» **What the task asks**: Look down the entries below and report how many lines hold the string "clubes"; write nothing else.

(Source data)
--
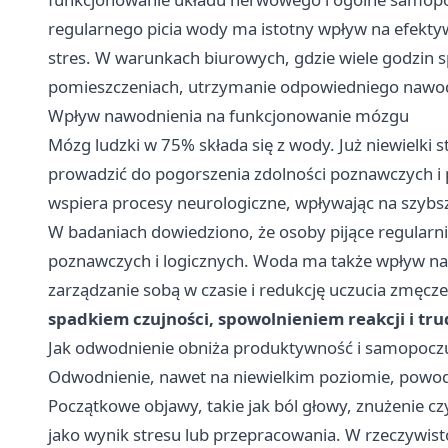
regularnego picia wody ma istotny wpływ na efekty
stres. W warunkach biurowych, gdzie wiele godzin
pomieszczeniach, utrzymanie odpowiedniego nawodnie
Wpływ nawodnienia na funkcjonowanie mózgu
Mózg ludzki w 75% składa się z wody. Już niewielki
prowadzić do pogorszenia zdolności poznawczych i
wspiera procesy neurologiczne, wpływając na szybsz
W badaniach dowiedziono, że osoby pijące regularni
poznawczych i logicznych. Woda ma także wpływ na 
zarządzanie sobą w czasie i redukcję uczucia zmęcz
spadkiem czujności, spowolnieniem reakcji i tr
Jak odwodnienie obniża produktywność i samopocz
Odwodnienie, nawet na niewielkim poziomie, powod
Początkowe objawy, takie jak ból głowy, znużenie c
jako wynik stresu lub przepracowania. W rzeczywist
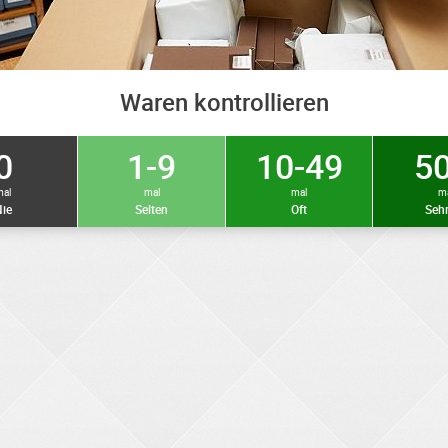
Waren kontrollieren
0
1-9
10-49
50
mal
mal
mal
m
ie
Selten
Oft
Sehr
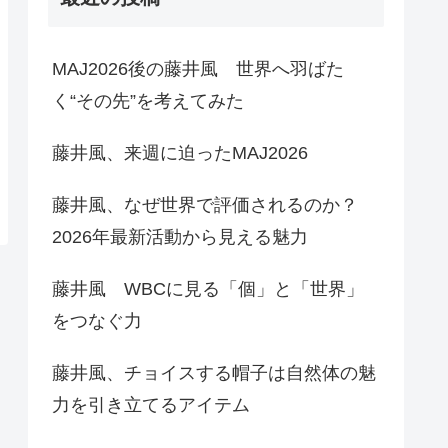
MAJ2026後の藤井風 世界へ羽ばた
く“その先”を考えてみた
藤井風、来週に迫ったMAJ2026
藤井風、なぜ世界で評価されるのか？
2026年最新活動から見える魅力
藤井風 WBCに見る「個」と「世界」
をつなぐ力
藤井風、チョイスする帽子は自然体の魅
力を引き立てるアイテム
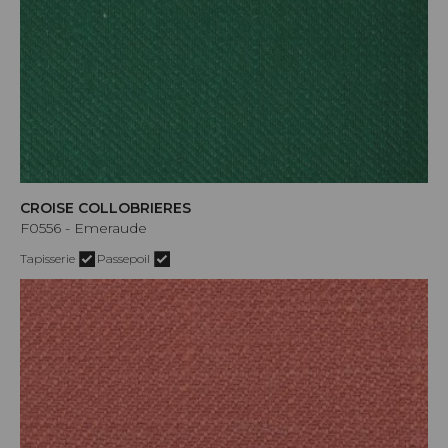
CROISE COLLOBRIERES
F0556 - Emeraude
Tapisserie
Passepoil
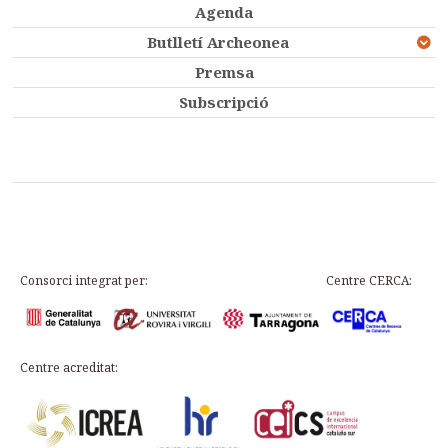
Agenda
Butlletí Archeonea
Premsa
Subscripció
Consorci integrat per:
Centre CERCA:
Centre acreditat:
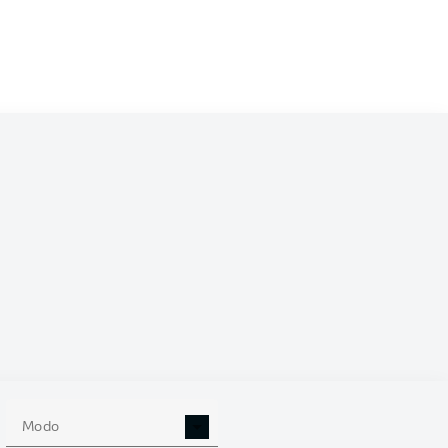
/2027
0
Modo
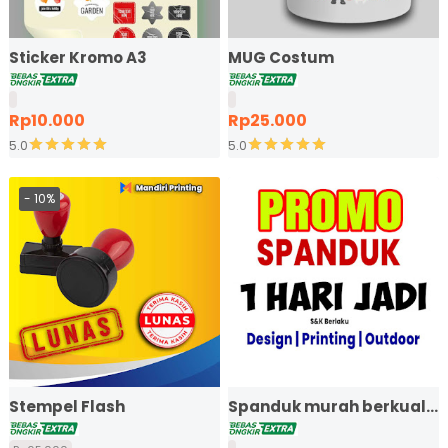
Sticker Kromo A3
MUG Costum
Rp10.000
Rp25.000
5.0
5.0
10%
Stempel Flash
Spanduk murah berkualit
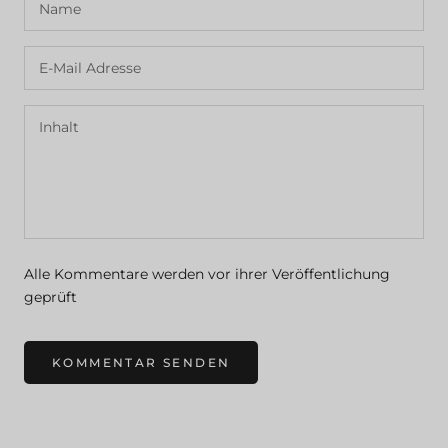
Alle Kommentare werden vor ihrer Veröffentlichung
geprüft
KOMMENTAR SENDEN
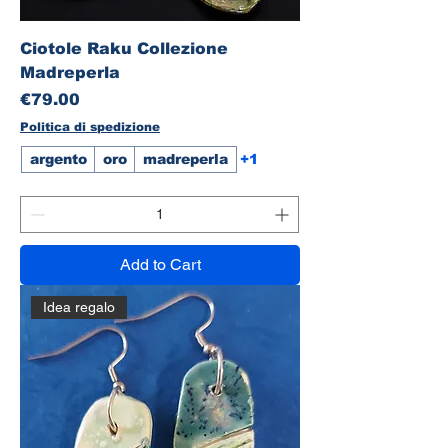
Ciotole Raku Collezione
Madreperla
Price
€79.00
Politica di spedizione
argento
oro
madreperla
+1
Add to Cart
Idea regalo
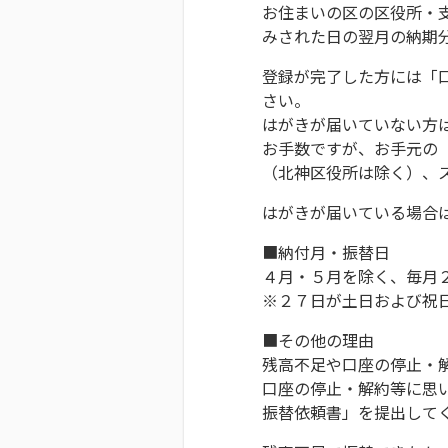
お住まいの区の区役所・
みされた日の翌月の納期
登録が完了した方には「
さい。
はがきが届いていない方
お手数ですが、お手元の
（北神区役所は除く）、
はがきが届いている場合
■納付月・振替日
４月・５月を除く、毎月
※２７日が土日および祝
■その他の理由
残高不足や口座の停止・
口座の停止・解約等に思
振替依頼書」を提出して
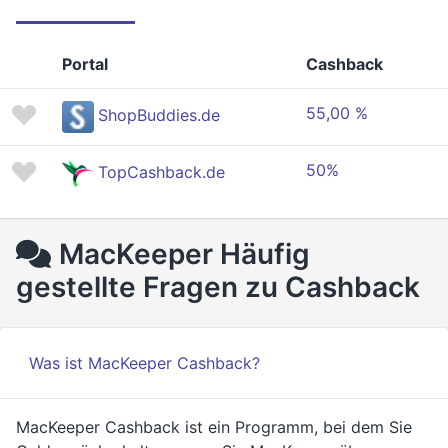
Portal
Cashback
55,00 %
ShopBuddies.de
50%
TopCashback.de
MacKeeper Häufig
gestellte Fragen zu Cashback
Was ist MacKeeper Cashback?
MacKeeper Cashback ist ein Programm, bei dem Sie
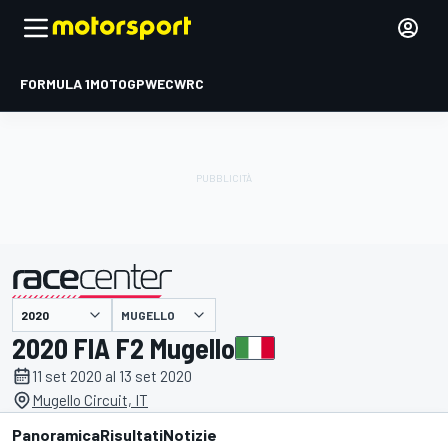
FORMULA 1
MOTOGP
WEC
WRC
MUGELLO
presentato da
2020 FIA F2 Mugello
11 set 2020 al 13 set 2020
Mugello Circuit, IT
Panoramica
Risultati
Notizie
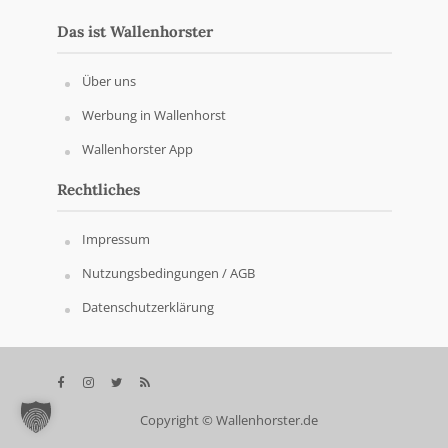
Das ist Wallenhorster
Über uns
Werbung in Wallenhorst
Wallenhorster App
Rechtliches
Impressum
Nutzungsbedingungen / AGB
Datenschutzerklärung
Copyright © Wallenhorster.de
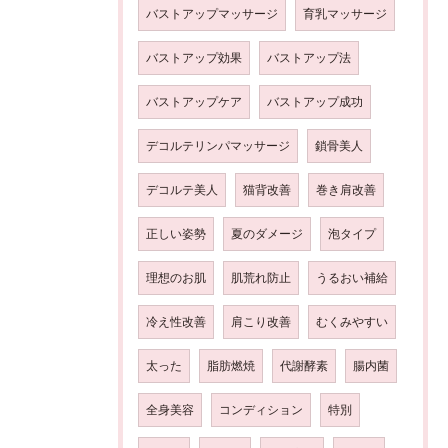
バストアップマッサージ
育乳マッサージ
バストアップ効果
バストアップ法
バストアップケア
バストアップ成功
デコルテリンパマッサージ
鎖骨美人
デコルテ美人
猫背改善
巻き肩改善
正しい姿勢
夏のダメージ
泡タイプ
理想のお肌
肌荒れ防止
うるおい補給
冷え性改善
肩こり改善
むくみやすい
太った
脂肪燃焼
代謝酵素
腸内菌
全身美容
コンディション
特別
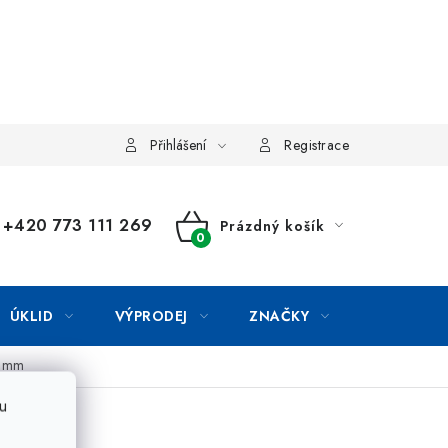
Přihlášení
Registrace
+420 773 111 269
Prázdný košík
NÁKUPNÍ
KOŠÍK
ÚKLID
VÝPRODEJ
ZNAČKY
4 mm
u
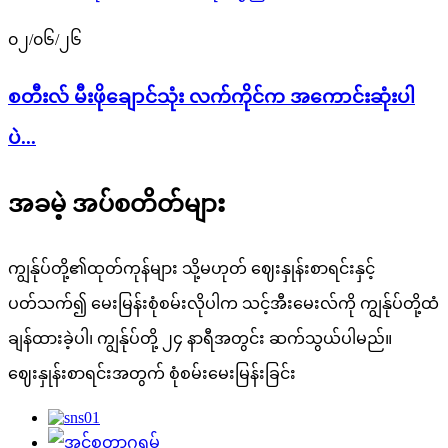
၀၂/၀၆/၂၆
စတီးလ် မီးဖိုချောင်သုံး လက်ကိုင်က အကောင်းဆုံးပါ
ပဲ...
အခမဲ့ အပ်စတိတ်များ
ကျွန်ုပ်တို့၏ထုတ်ကုန်များ သို့မဟုတ် ဈေးနှုန်းစာရင်းနှင့်
ပတ်သက်၍ မေးမြန်းစုံစမ်းလိုပါက သင့်အီးမေးလ်ကို ကျွန်ုပ်တို့ထံ
ချန်ထားခဲ့ပါ၊ ကျွန်ုပ်တို့ ၂၄ နာရီအတွင်း ဆက်သွယ်ပါမည်။
ဈေးနှုန်းစာရင်းအတွက် စုံစမ်းမေးမြန်းခြင်း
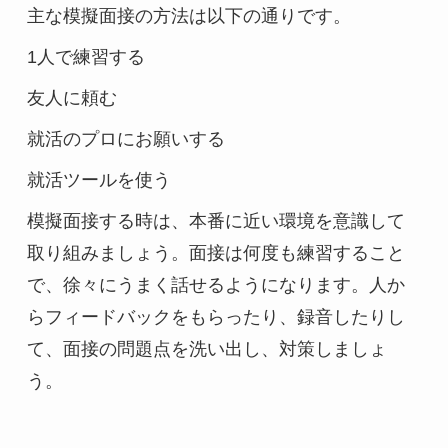
主な模擬面接の方法は以下の通りです。
1人で練習する
友人に頼む
就活のプロにお願いする
就活ツールを使う
模擬面接する時は、本番に近い環境を意識して
取り組みましょう。面接は何度も練習すること
で、徐々にうまく話せるようになります。人か
らフィードバックをもらったり、録音したりし
て、面接の問題点を洗い出し、対策しましょ
う。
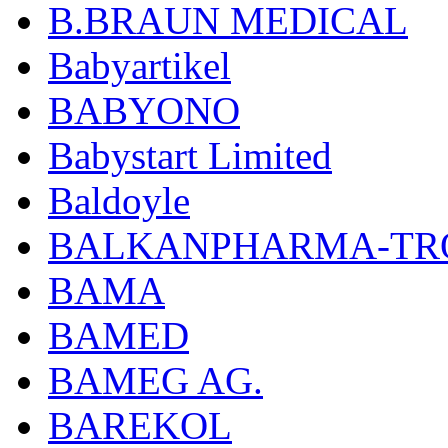
B.BRAUN MEDICAL
Babyartikel
BABYONO
Babystart Limited
Baldoyle
BALKANPHARMA-TRO
BAMA
BAMED
BAMEG AG.
BAREKOL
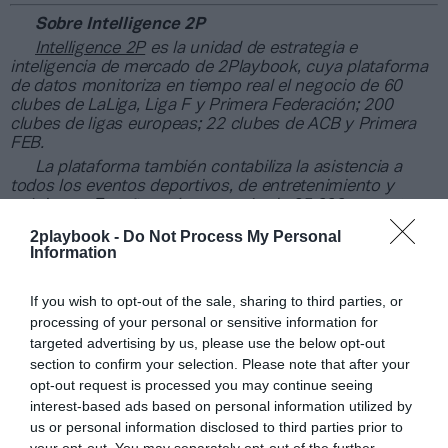
Sobre Intelligence 2P
Intelligence 2P
es la unidad de estrategia e
inteligencia de mercado de 2Playbook, cuya plataforma
de datos monitoriza en tiempo real el negocio de 60
clubes de LaLiga, Liga F y Primera Federación; 200
clubes de ligas europeas; 22 clubes de ACB y Primera
FEB.
La plataforma también contabiliza la asistencia a
todos los eventos deportivos, de entretenimiento y
música en España, así como más de 25.000 contratos
de patrocinio en el mercado español y otros 7.000
2playbook -
Do Not Process My Personal
contratos de las ligas europeas y norteamericanas de
Information
fútbol y baloncesto, segmentados por competición,
tipología de activos, marcas, categorías de producto y
If you wish to opt-out of the sale, sharing to third parties, or
valor económico aproximado de cada acuerdo. Si
quieres más información, contacta con nosotros a
processing of your personal or sensitive information for
través de
intelligence@2playbook.com
.
targeted advertising by us, please use the below opt-out
section to confirm your selection. Please note that after your
opt-out request is processed you may continue seeing
Añadir
2Playbook
como fuente preferida de Google
de forma gratuita
interest-based ads based on personal information utilized by
Mantente informado con las últimas noticias de actualidad.
us or personal information disclosed to third parties prior to
ACTIVAR AHORA
your opt-out. You may separately opt-out of the further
--
» **Response to the exercise**: 2